Justice is another element of professional codes of ethics that has been derived from the movie. The judiciary, acting under the direction of the law, is charged with the responsibility of providing justice to all.
This implies that by virtue of being a lawyer, Mitch was expected to ensure that justice prevailed regardless of his affiliation to the parties involved; therefore covering up for his colleague’s misdeeds would be going against the code of ethics of his profession. This, I believe, is a contributing factor as to why he uncovered his partners’ overpricing activities in order to find a way to indirectly link his associates to their illegal activities without exposing himself in the process.
The movie has managed to capture the aforementioned professional codes of ethics associated with the law practice, i.e. loyalty, honesty, confidentiality, and justice, in way that they can easily be identified.
It has also made it easy for the audience to relate the emotions and decisions that the main character (Mitch) is going through and has to make (respectively), with their own lives. It has outlined the various hurdles that lawyers have to maneuver in the course of their duty, and also some of the threats to their personal moral codes of conduct that these same professionals face.
Despite the fact that the movie is based on the life of a lawyer, the ethical issues captured in it cut across all professions and individuals of proper moral standing. It, for example, shows how hostile the business environment can be, and sometimes one has to “eat or be eaten” by others. This forces Mitch to reveal his associates misdealing in a bid to rescue him from the arm of the law.
In my opinion, the writers of this movie have done an effective job of displaying the various challenges that most professionals encounter in the line of duty, and also the ingenious ways in which people who find themselves in such positions can adopt so as to wriggle themselves out of these situations, without compromising on neither their professional nor their personal ethics.
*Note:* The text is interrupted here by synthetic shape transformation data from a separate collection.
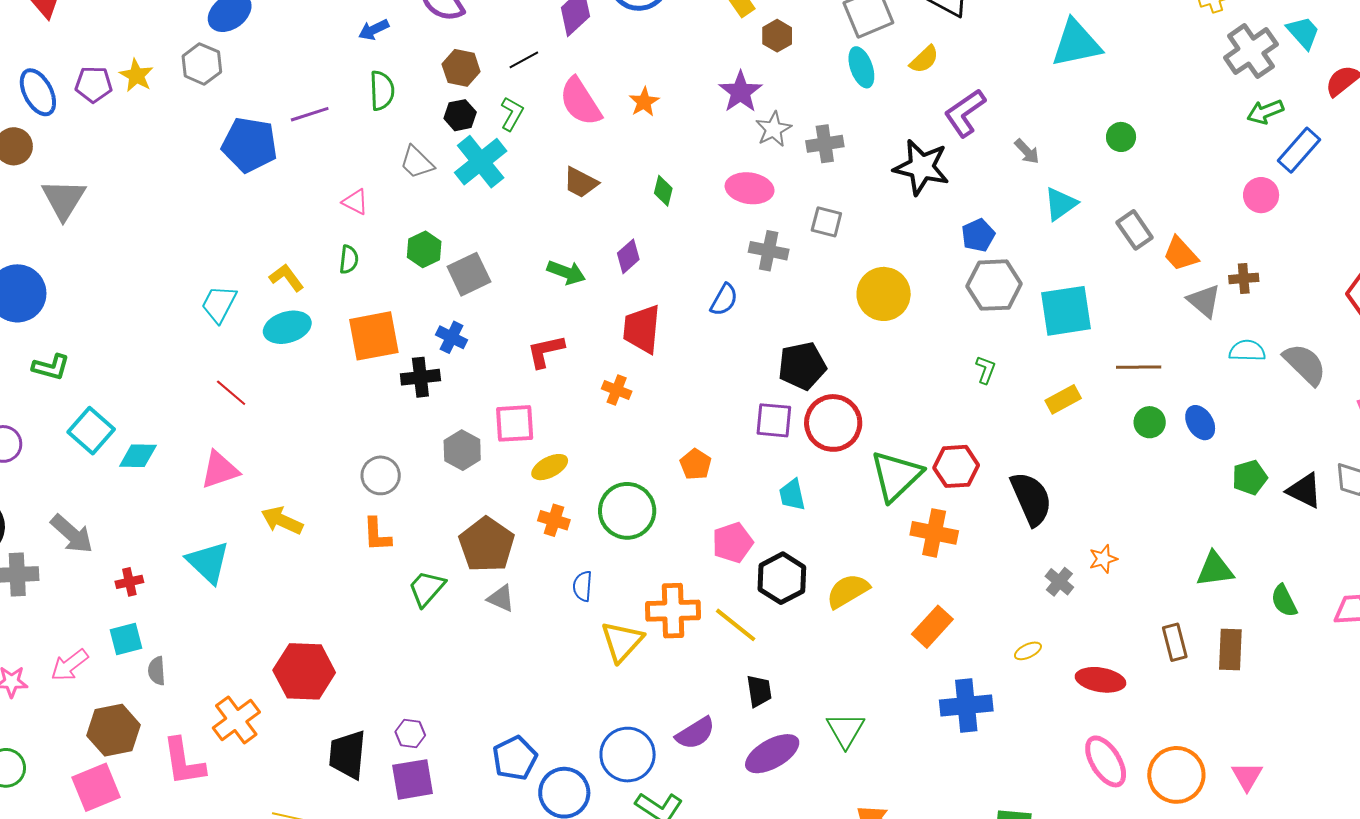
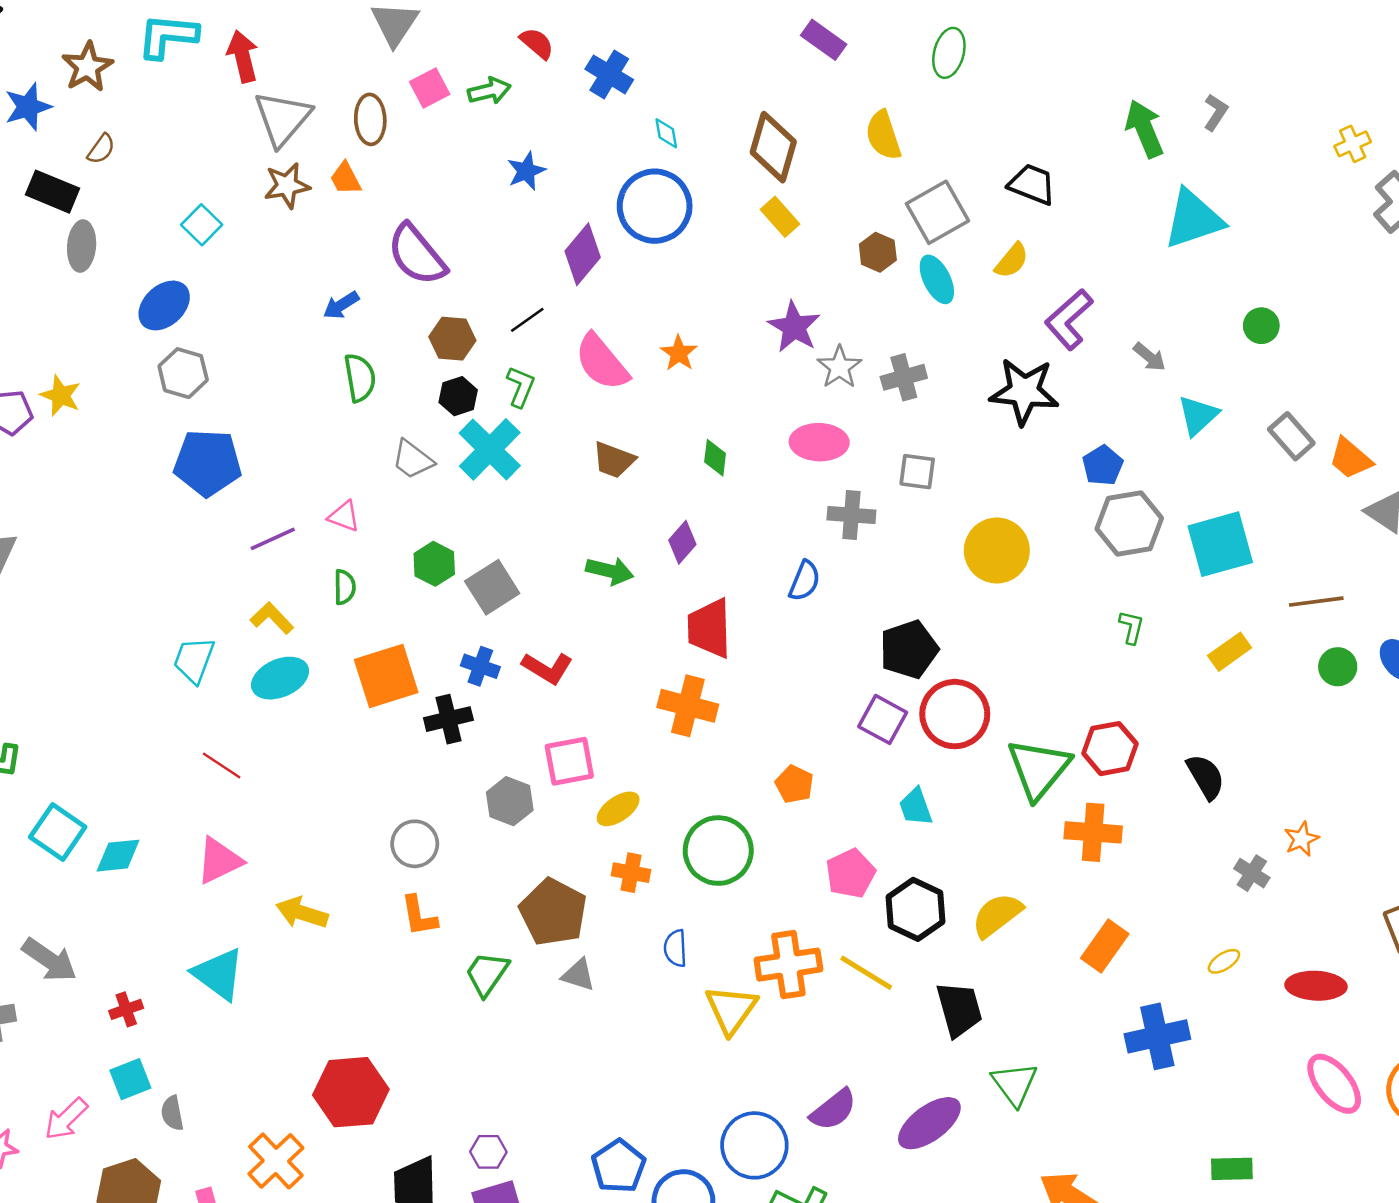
brown hexagon: (777, 36) -> (878, 252), moved
gray hexagon: (202, 64) -> (183, 373), moved
purple line: (310, 114) -> (273, 539), moved
red L-shape: (546, 351) -> (547, 668), moved, turned -129
orange cross: (617, 390) -> (688, 706), size x1.6
purple square: (774, 420) -> (883, 719), turned 30
black semicircle: (1031, 499) -> (1206, 777), size x0.7
black trapezoid: (759, 691) -> (959, 1009), moved, size x1.4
They have also tackled some of the stereotypes/generalizations that people make on a daily basis, most of the time without even giving a thought as to how true these assumptions are.
Take for example, the FBI investigators who threatened Mitch with a jail sentence should he have failed to expose his associates’ illegal activities with the mob. The investigators failed to take into account the possibility that Mitch could be an innocent citizen who happened to be walking through a crime scene. They end up charging him as an accomplice.
The message that I have taken from this movie in relation to the business world and professional ethics is that “when the deal is too sweet, think twice”. The various expensive gifts that Mitch was being given should have made him question the intentions of the giver. I have also learnt to be weary of the people with whom I associate because as is written in the holy Bible, “show me your friends, and I will tell you your character”.
Reference
Ebert, R. (1993). The Firm Review. Web.